▸ **EXERCISE BRIEF**: Output, word for word, the span of lines that starts at the one containing "Jobs (400, 1559)" and ends at the last line of the records.

+--

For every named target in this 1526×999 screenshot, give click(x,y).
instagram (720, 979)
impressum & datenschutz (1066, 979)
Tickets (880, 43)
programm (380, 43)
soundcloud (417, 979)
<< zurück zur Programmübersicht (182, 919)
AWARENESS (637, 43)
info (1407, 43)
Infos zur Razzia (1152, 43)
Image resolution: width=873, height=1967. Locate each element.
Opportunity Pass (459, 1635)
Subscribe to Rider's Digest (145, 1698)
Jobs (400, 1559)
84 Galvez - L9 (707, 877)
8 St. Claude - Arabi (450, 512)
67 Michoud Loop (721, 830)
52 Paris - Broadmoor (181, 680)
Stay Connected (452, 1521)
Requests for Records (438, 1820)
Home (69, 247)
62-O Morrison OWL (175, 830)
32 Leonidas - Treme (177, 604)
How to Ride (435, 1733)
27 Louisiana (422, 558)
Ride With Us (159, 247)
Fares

+--

▸ **RESULT**:
Jobs (400, 1559)
84 Galvez - L9 (707, 877)
8 St. Claude - Arabi (450, 512)
67 Michoud Loop (721, 830)
52 Paris - Broadmoor (181, 680)
Stay Connected (452, 1521)
Requests for Records (438, 1820)
Home (69, 247)
62-O Morrison OWL (175, 830)
32 Leonidas - Treme (177, 604)
How to Ride (435, 1733)
27 Louisiana (422, 558)
Ride With Us (159, 247)
Fares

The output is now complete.